Por una simple razón: lo invitó a un parque al mediodía en otoño y hacía frío y lloviznaba. Lo del otoño y el frío y la lluvia podía ser secundario porque en esas condiciones también pueden pasar cosas lindas. Lo del parque era decisivo.

Si ella pasaba por su casa, todo sería difícil, porque él sería local y ella, indefectiblemente, tendría que irse de ahí llevándose camisones y cepillo de dientes y regalos y fotos y la escena sería demasiado dura.

Si él pasaba por su casa, todo sería más cruel porque ella, en definitiva, en un momento, le tendría que pedir que se retirara.

Si ella lo hubiera invitado a un bar, sería demasiado arriesgado porque estaba la chance de que él reaccionara mal y todo se volviera un escándalo o, peor, podría él lanzarse en llantos y no hay nada más feo que ver a alguien mezclando lágrimas y mocos y el café que quedó en el labio.

Si iban al cine, no hubieran podido hablar o, si hablaban, iban a terminar en el papelón de pelearse con un boletero que los echara y el tipo no merecía tener que ver ese desamor.

Si se encontraban por la calle, no iban a tener dónde sentarse.

Si se lo mandaba por mensaje, ella se hubiera ganado muy rápido la condición de forra descorazonada.

Era el parque: era obvio.

Imágenes: NosDigital
Imágenes: NosDigital

El parque tiene cuatro características claves para dejar a alguien: una persona puede gritarle a otra sin que nadie se dé cuenta; se puede llorar y, de lejos, nadie va a saber las razones; se puede huir para cuatro lugares diferentes; y al salir, uno puede agarrársela con el ser más despreciable de este mundo y eliminar bronca y tensiones diciendo: “Qué mierda que son las palomas”.

Aún así, el tema no estaba ahí.

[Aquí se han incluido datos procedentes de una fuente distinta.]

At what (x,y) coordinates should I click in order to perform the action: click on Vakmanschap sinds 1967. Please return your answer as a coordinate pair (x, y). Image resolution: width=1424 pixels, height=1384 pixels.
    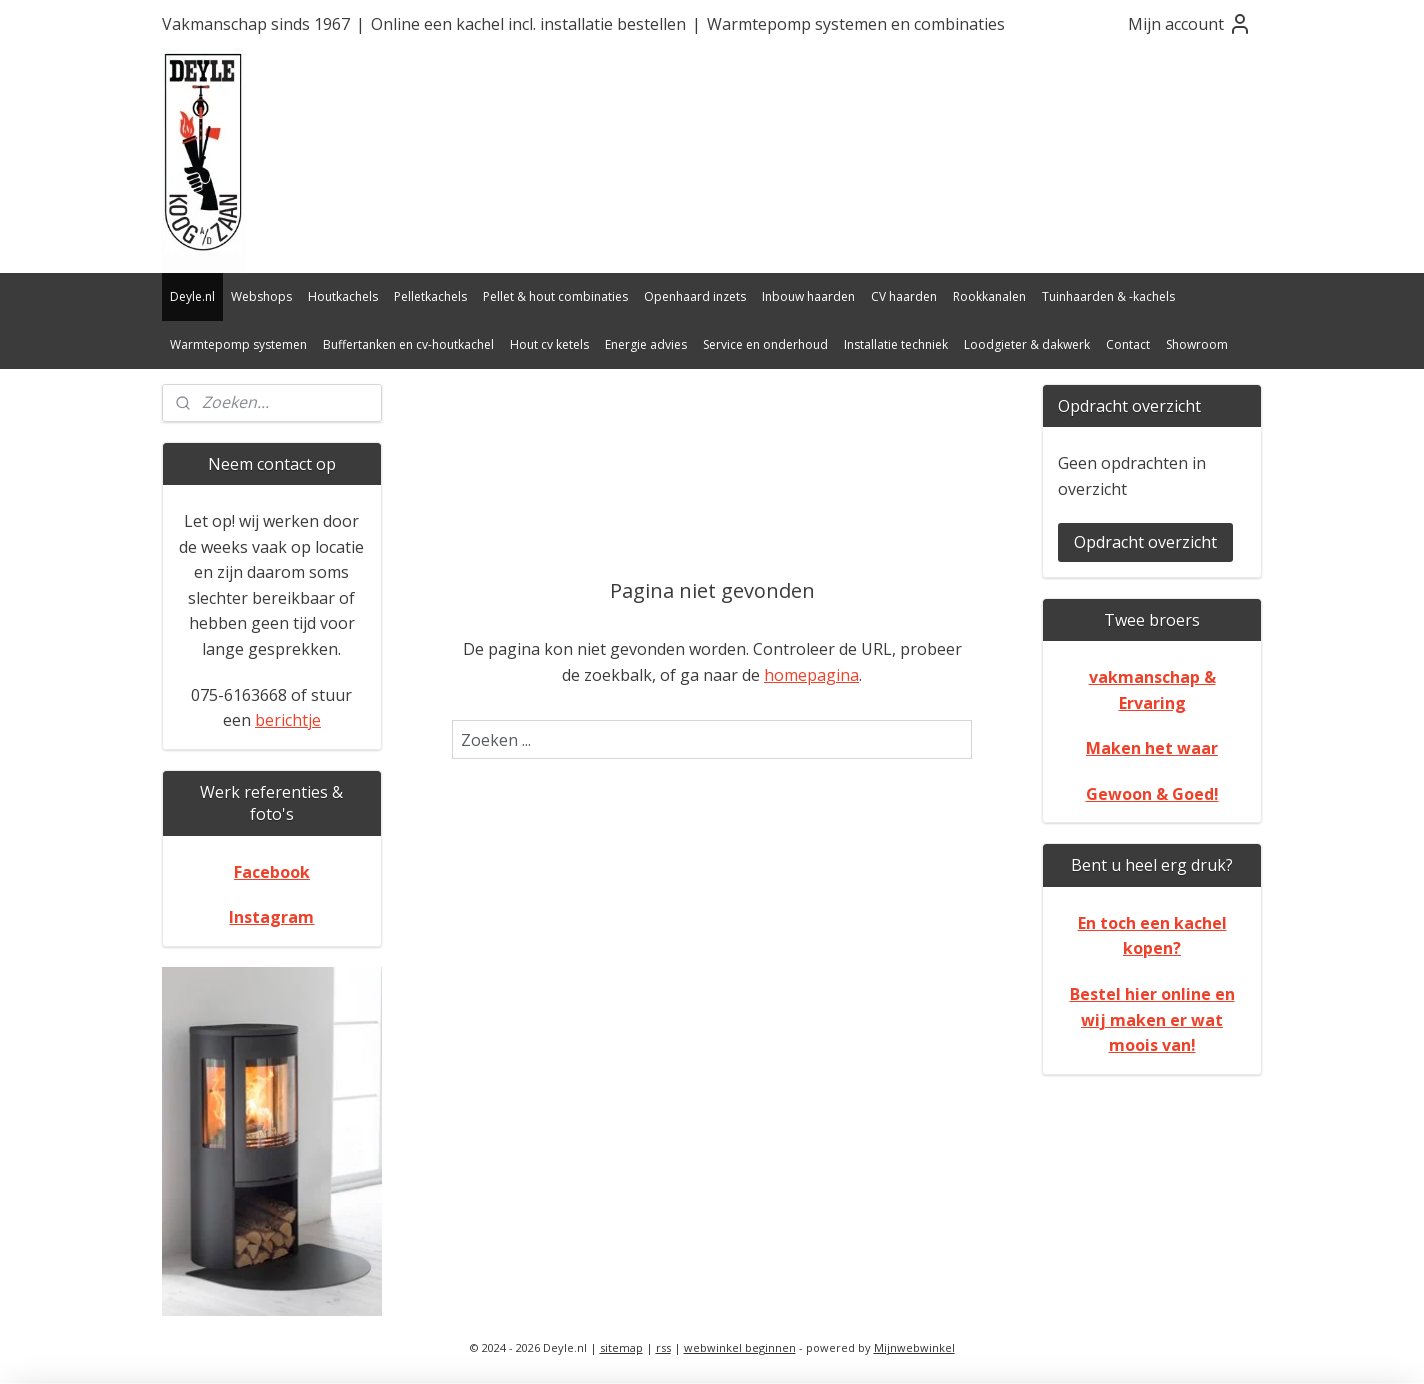     Looking at the image, I should click on (256, 24).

El problema, ahora que sabía cuál era el problema, era pensar cómo responder frente a esa situación. Ya estaba, ya se sabía soltero, pero el quilombo seguía ahí. Muchos, a lo largo de los siglos, incluso en la época de Atila el Huno, habían deseado estar en su lugar: antes de que lo cagaran, tenía la posibilidad de cagar al otro. Entonces comenzó a pensar variantes.

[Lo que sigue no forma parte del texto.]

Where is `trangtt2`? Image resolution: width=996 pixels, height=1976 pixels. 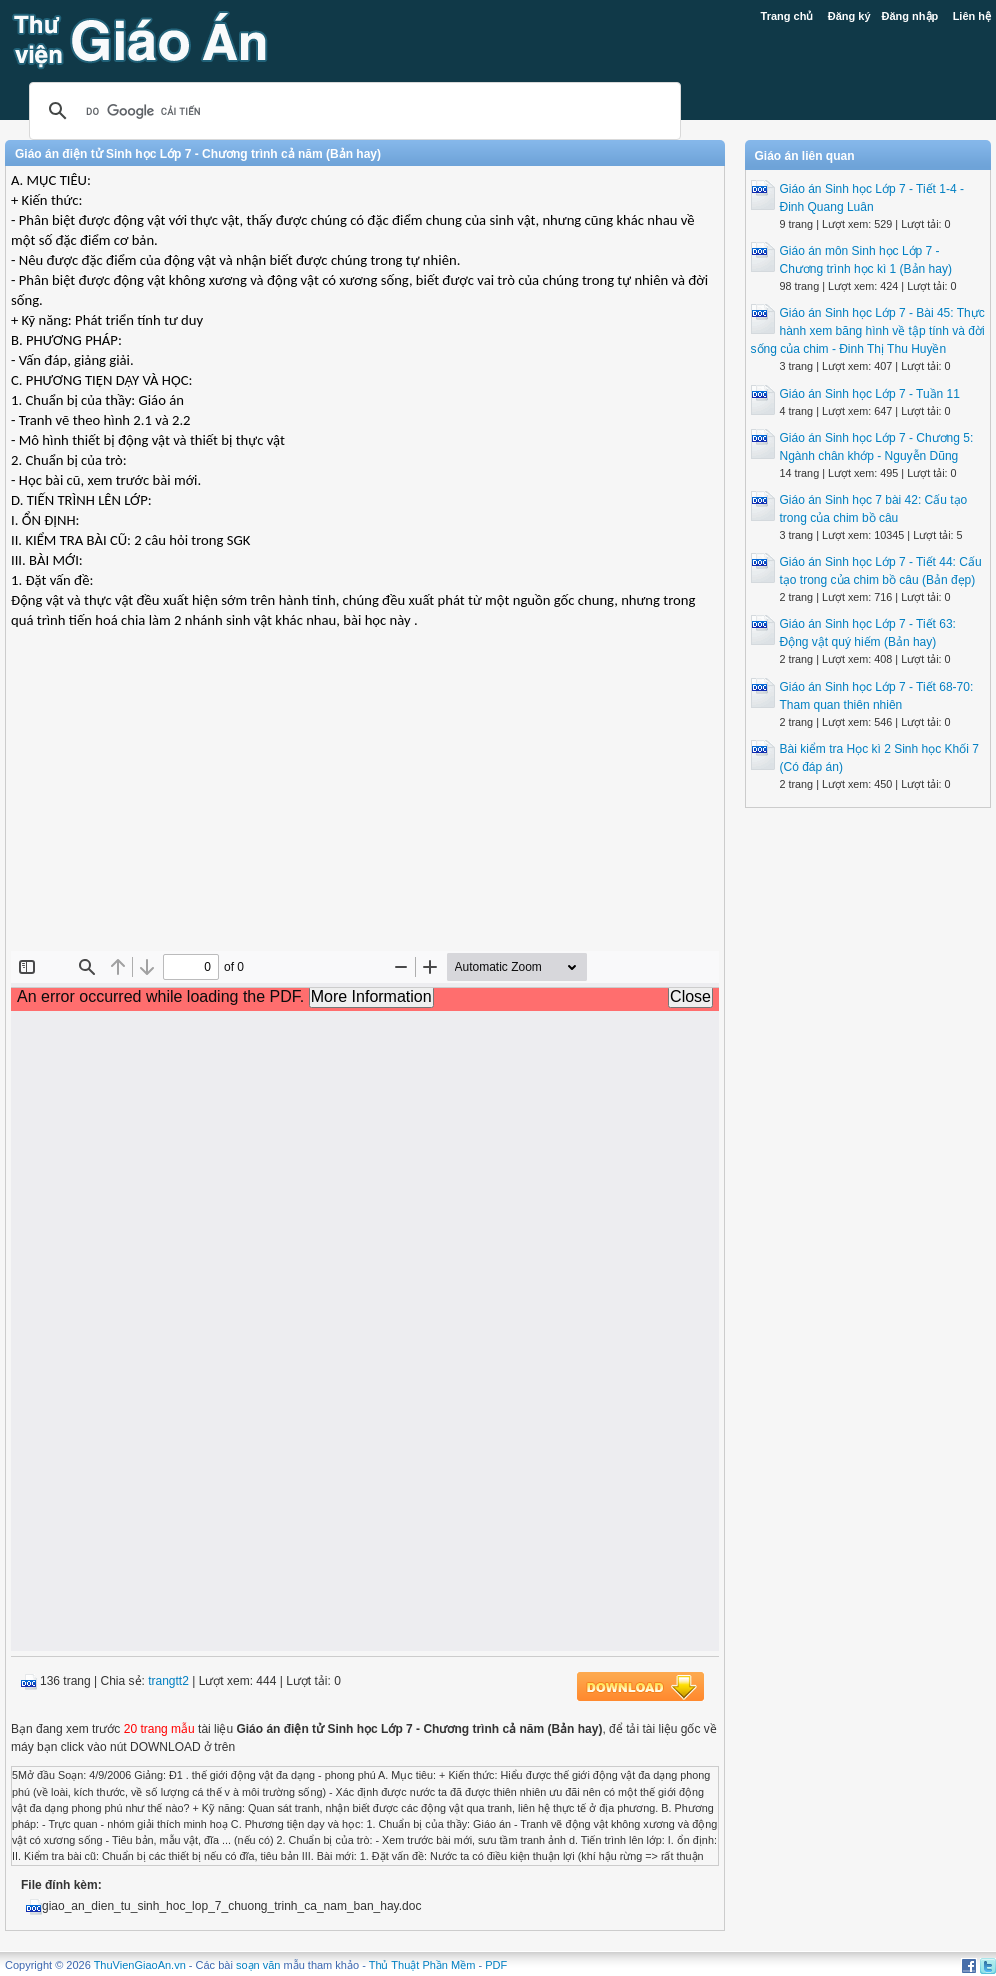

1- Antes de que ella comenzara a hablar, decirle que tenía que confesarle que la noche anterior se había cogido a su mejor amiga. Qué importa si era verdad: en el instante, rendiría.
2- Llegar, darle un beso en la mejilla y decirle: “Hagámosla corta, yo tampoco te quiero”.
3- Escuchar todo el discurso de ella como si nada y, en el momento en que ella comenzara a llorar, -porque sí, la gente que deja a otra gente, de repente, llora, como si esperara que el dejado le dijera: “Quedate tranquila, estás tomando la decisión correcta, no llores”- llorar mucho más fuerte, haciendo un escándalo que contagie a las multitudes que pasan y todos empiecen a llorar y a ella le duela la responsabilidad de hacer un mundo más triste.
4- Llegar borracho y empezar a mirarle el culo a todas las minas que pasan para que piense que le chupas un huevo.
5- Faltar, simulando un cólico que no permitiera moverse del inodoro y ella tuviera que pasar algunos días más padeciendo la angustia de tener que cargarlo todo.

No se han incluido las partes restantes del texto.